Religious leaders seem desperate to hide behind “bland statements of anaemic intent” about what they have in common rather than facing up to the “profound differences” between them, said Archbishop of Canterbury Justin Welby, who called the practice “dishonest.”
Welby said that it seems that faith leaders fear “that the very worst outcome could possibly be that we end up acknowledging our differences.”
The Archbishop was speaking Tuesday evening before 350 guests at the annual dinner of the Board of Deputies of British Jews held in central London.

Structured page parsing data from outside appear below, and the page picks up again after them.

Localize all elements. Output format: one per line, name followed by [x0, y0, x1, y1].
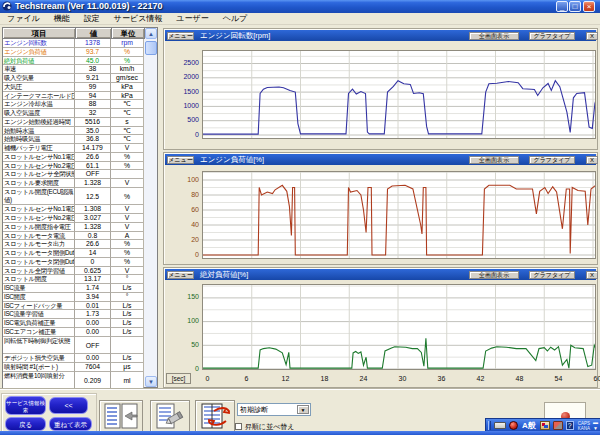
close-button[interactable]: ×: [583, 1, 595, 12]
chart-menu-button[interactable]: メニュー: [167, 271, 194, 280]
table-row[interactable]: ISC流量1.74L/s: [3, 284, 144, 293]
table-row[interactable]: 吸入空気温度32℃: [3, 109, 144, 118]
menu-item-0[interactable]: ファイル: [0, 13, 47, 25]
table-row[interactable]: スロットル開度指令電圧1.328V: [3, 223, 144, 232]
table-row[interactable]: ISC流量学習値1.73L/s: [3, 310, 144, 319]
cell-value: 0.00: [75, 319, 111, 328]
menu-item-4[interactable]: ユーザー: [169, 13, 215, 25]
cell-unit: ℃: [111, 135, 144, 144]
column-header-item[interactable]: 項目: [3, 28, 76, 39]
table-row[interactable]: 吸入空気量9.21gm/sec: [3, 74, 144, 83]
overlay-display-button[interactable]: 重ねて表示: [49, 417, 92, 431]
table-row[interactable]: エンジン始動後経過時間5516s: [3, 118, 144, 127]
chart-series-0: [203, 51, 595, 138]
column-header-value[interactable]: 値: [76, 28, 112, 39]
ime-mode-label[interactable]: A般: [522, 420, 536, 431]
x-axis-tick-label: 0: [206, 374, 210, 383]
sort-refresh-button[interactable]: [195, 400, 235, 432]
table-scrollbar[interactable]: ▲ ▼: [143, 28, 157, 387]
chart-fullscreen-button[interactable]: 全画面表示: [469, 156, 519, 165]
chart-graphtype-button[interactable]: グラフタイプ: [529, 156, 575, 165]
table-row[interactable]: ISCフィードバック量0.01L/s: [3, 302, 144, 311]
table-row[interactable]: 絶対負荷値45.0%: [3, 57, 144, 66]
sort-ascending-checkbox[interactable]: [235, 423, 242, 430]
collapse-button[interactable]: <<: [49, 397, 88, 414]
x-axis-tick-label: 60: [594, 374, 600, 383]
table-row[interactable]: スロットル開度13.17°: [3, 275, 144, 284]
chart-graphtype-button[interactable]: グラフタイプ: [529, 271, 575, 280]
diagnosis-mode-dropdown[interactable]: 初期診断 ▼: [237, 403, 311, 416]
table-row[interactable]: スロットルモータ閉側Duty比0%: [3, 258, 144, 267]
table-row[interactable]: スロットルモータ開側Duty比14%: [3, 249, 144, 258]
table-row[interactable]: エンジン負荷値93.7%: [3, 48, 144, 57]
table-row[interactable]: 車速38km/h: [3, 65, 144, 74]
table-row[interactable]: 噴射時間 #1(ポート)7604μs: [3, 363, 144, 372]
table-row[interactable]: 回転低下時制御判定状態OFF: [3, 337, 144, 355]
table-row[interactable]: スロットルセンサ全閉状態OFF: [3, 170, 144, 179]
cell-value: 3.94: [75, 293, 111, 302]
table-row[interactable]: エンジン回転数1378rpm: [3, 39, 144, 48]
ime-help-icon[interactable]: ?: [566, 421, 574, 430]
table-row[interactable]: スロットルモータ電流0.8A: [3, 232, 144, 241]
datalist-compare-button[interactable]: [99, 400, 143, 432]
ime-minimize-controls[interactable]: ▬ ▼: [593, 420, 598, 431]
record-edit-button[interactable]: [150, 400, 190, 432]
scrollbar-thumb[interactable]: [145, 41, 157, 55]
ime-dictionary-icon[interactable]: [540, 421, 550, 430]
maximize-button[interactable]: □: [569, 1, 581, 12]
table-row[interactable]: スロットル全閉学習値0.625V: [3, 267, 144, 276]
cell-item: 回転低下時制御判定状態: [3, 337, 75, 355]
back-button[interactable]: 戻る: [5, 417, 46, 431]
table-row[interactable]: 始動時水温35.0℃: [3, 127, 144, 136]
ime-tools-icon[interactable]: [553, 421, 563, 430]
table-row[interactable]: スロットル要求開度1.328V: [3, 179, 144, 188]
ime-logo-icon[interactable]: [509, 421, 518, 430]
chart-menu-button[interactable]: メニュー: [167, 156, 194, 165]
dropdown-arrow-icon[interactable]: ▼: [297, 405, 309, 414]
scroll-up-button[interactable]: ▲: [145, 28, 157, 39]
table-row[interactable]: 燃料消費量10回噴射分0.209ml: [3, 372, 144, 390]
menu-item-3[interactable]: サービス情報: [107, 13, 170, 25]
x-axis-tick-label: 42: [477, 374, 485, 383]
menu-item-2[interactable]: 設定: [77, 13, 107, 25]
chart-fullscreen-button[interactable]: 全画面表示: [469, 271, 519, 280]
table-row[interactable]: 補機バッテリ電圧14.179V: [3, 144, 144, 153]
table-row[interactable]: デポジット損失空気量0.00L/s: [3, 354, 144, 363]
scroll-down-button[interactable]: ▼: [145, 376, 157, 387]
chart-fullscreen-button[interactable]: 全画面表示: [469, 32, 519, 41]
kana-indicator[interactable]: KANA: [578, 426, 590, 431]
table-row[interactable]: 始動時吸気温36.8℃: [3, 135, 144, 144]
table-row[interactable]: エンジン冷却水温88℃: [3, 100, 144, 109]
cell-unit: °: [111, 293, 144, 302]
cell-unit: [111, 170, 144, 179]
table-row[interactable]: スロットルセンサNo.2電圧比61.1%: [3, 162, 144, 171]
x-axis-tick-label: 36: [438, 374, 446, 383]
table-row[interactable]: スロットルセンサNo.2電圧3.027V: [3, 214, 144, 223]
minimize-button[interactable]: _: [556, 1, 568, 12]
chart-close-button[interactable]: X: [586, 271, 598, 280]
table-row[interactable]: スロットルセンサNo.1電圧1.308V: [3, 205, 144, 214]
cell-item: 吸入空気量: [3, 74, 75, 83]
table-row[interactable]: ISCエアコン補正量0.00L/s: [3, 328, 144, 337]
chart-close-button[interactable]: X: [586, 156, 598, 165]
column-header-unit[interactable]: 単位: [112, 28, 145, 39]
keyboard-icon[interactable]: [494, 422, 506, 429]
menu-item-5[interactable]: ヘルプ: [216, 13, 255, 25]
menu-item-1[interactable]: 機能: [47, 13, 77, 25]
table-row[interactable]: スロットルモータ出力26.6%: [3, 240, 144, 249]
cell-value: 12.5: [75, 188, 111, 206]
table-row[interactable]: スロットルセンサNo.1電圧比26.6%: [3, 153, 144, 162]
table-row[interactable]: ISC開度3.94°: [3, 293, 144, 302]
table-row[interactable]: ISC電気負荷補正量0.00L/s: [3, 319, 144, 328]
chart-graphtype-button[interactable]: グラフタイプ: [529, 32, 575, 41]
cell-item: 噴射時間 #1(ポート): [3, 363, 75, 372]
cell-item: スロットルセンサ全閉状態: [3, 170, 75, 179]
table-row[interactable]: 大気圧99kPa: [3, 83, 144, 92]
ime-gripper[interactable]: [488, 421, 491, 430]
service-info-search-button[interactable]: サービス情報検索: [5, 396, 46, 415]
table-row[interactable]: インテークマニホールド圧94kPa: [3, 92, 144, 101]
taskbar-edge[interactable]: [0, 431, 600, 435]
chart-close-button[interactable]: X: [586, 32, 598, 41]
table-row[interactable]: スロットル開度(ECU認識値)12.5%: [3, 188, 144, 206]
chart-menu-button[interactable]: メニュー: [167, 32, 194, 41]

He criticized the tendency to paper over the real, deep differences between religions “in a world where we’re facing increasing levels of global religious violence.”
“It is disingenuous and ultimately dishonest,” he said, “because alongside all that we hold in common and all that we share, there are profound differences too in what we believe and in the outworking of our faith.”

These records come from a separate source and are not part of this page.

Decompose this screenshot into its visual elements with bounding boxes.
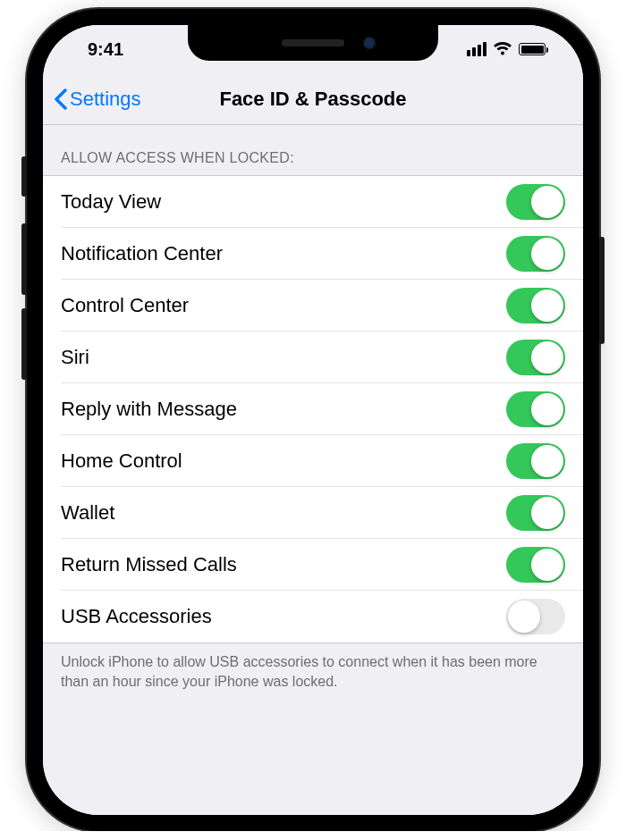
row-siri: Siri [43,332,583,383]
row-label: Notification Center [61,242,223,265]
back-button[interactable]: Settings [54,88,141,111]
section-footer: Unlock iPhone to allow USB accessories t… [43,643,583,709]
chevron-left-icon [54,88,68,110]
row-label: Home Control [61,449,182,473]
notch [188,25,438,61]
row-label: Reply with Message [61,398,237,421]
cellular-signal-icon [467,42,486,56]
row-notification-center: Notification Center [43,228,583,280]
toggle-siri[interactable] [506,340,565,375]
toggle-usb-accessories[interactable] [506,599,565,634]
status-indicators [467,42,546,56]
section-header: ALLOW ACCESS WHEN LOCKED: [43,125,583,175]
toggle-return-missed-calls[interactable] [506,547,565,583]
speaker-grille [282,39,344,46]
content: ALLOW ACCESS WHEN LOCKED: Today View Not… [43,125,583,815]
row-reply-with-message: Reply with Message [43,383,583,435]
battery-icon [519,43,546,55]
toggle-home-control[interactable] [506,443,565,479]
row-usb-accessories: USB Accessories [43,591,583,643]
toggle-today-view[interactable] [506,184,565,220]
volume-down-button [21,308,27,380]
row-label: Return Missed Calls [61,553,237,576]
nav-bar: Settings Face ID & Passcode [43,73,583,125]
row-wallet: Wallet [43,487,583,539]
volume-up-button [21,223,27,295]
back-label: Settings [70,88,141,111]
phone-frame: 9:41 Settings Face ID & Passcode A [27,9,599,831]
mute-switch [21,156,27,197]
side-button [599,237,605,344]
row-control-center: Control Center [43,280,583,332]
row-label: Today View [61,190,161,214]
row-label: Control Center [61,294,189,317]
toggle-control-center[interactable] [506,288,565,323]
screen: 9:41 Settings Face ID & Passcode A [43,25,583,815]
toggle-reply-with-message[interactable] [506,391,565,427]
page-title: Face ID & Passcode [219,88,406,111]
row-label: Siri [61,346,89,369]
status-time: 9:41 [88,39,123,60]
toggle-notification-center[interactable] [506,236,565,272]
row-return-missed-calls: Return Missed Calls [43,539,583,591]
row-today-view: Today View [43,176,583,228]
settings-list: Today View Notification Center Control C… [43,175,583,643]
row-label: USB Accessories [61,605,212,628]
toggle-wallet[interactable] [506,495,565,531]
row-home-control: Home Control [43,435,583,487]
wifi-icon [493,42,512,56]
row-label: Wallet [61,501,114,525]
front-camera [363,37,376,49]
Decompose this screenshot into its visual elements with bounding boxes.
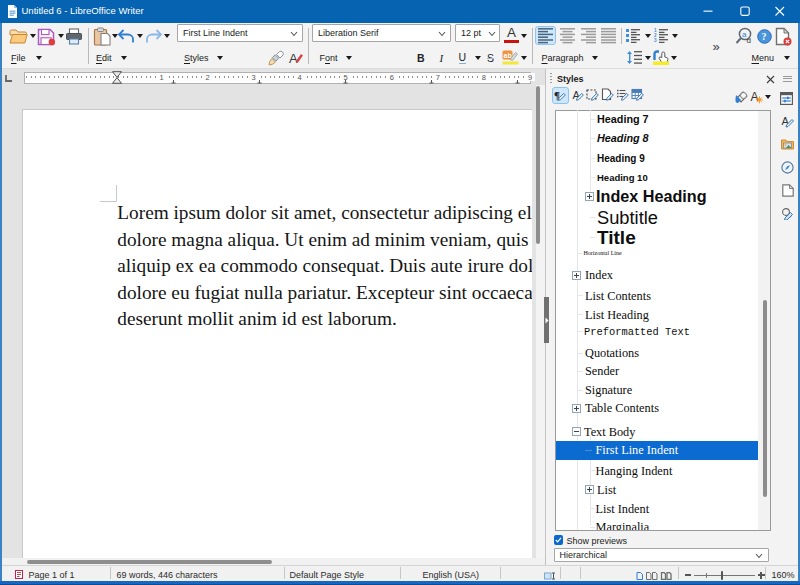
svg-text:A: A	[289, 51, 298, 66]
svg-text:?: ?	[762, 31, 767, 42]
svg-text:d: d	[747, 36, 751, 45]
svg-text:ab: ab	[504, 52, 512, 59]
svg-text:3: 3	[654, 38, 657, 43]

Welby was especially critical of the actions of Islamist jihadists. “It has been a very shocking twelve months,” he said, “with ISIS, the Paris attacks, Boko Haram, Kenya and many, many other forms of very severe religious violence.”
While denouncing a recent rise in anti-Semitism in the UK and Europe, the archbishop also pledged the commitment of the Church of England to combat it by all means possible.

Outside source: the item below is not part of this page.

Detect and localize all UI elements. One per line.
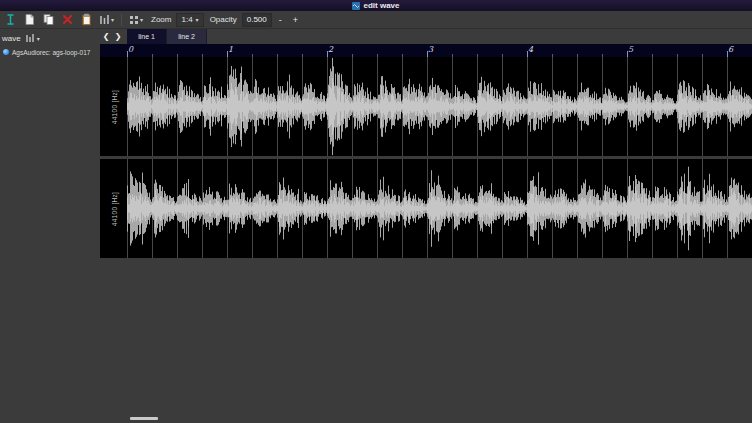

In his carefully worded address, Welby avoided speaking against Islam by name, though it was clear from the context of his words that pretending that Islam, Christianity, and Judaism all want the same thing is utopian and ultimately a lie.
He did censure Hindu violent radicalism as well as ISIS and Boko Haram and suggested that religious leaders contribute to extremism by acting as if all faiths are basically the same.
Welby said that faith leaders must work together to provide an “alternative vision” to combat the influence of extremists.
As an antidote to the violence of religious radicals, the archbishop proposed a counterweight, an “ideology that undermines, that subverts, the arguments of the radicals, that models an alternative that is about human flourishing and about the flourishing of human societies.”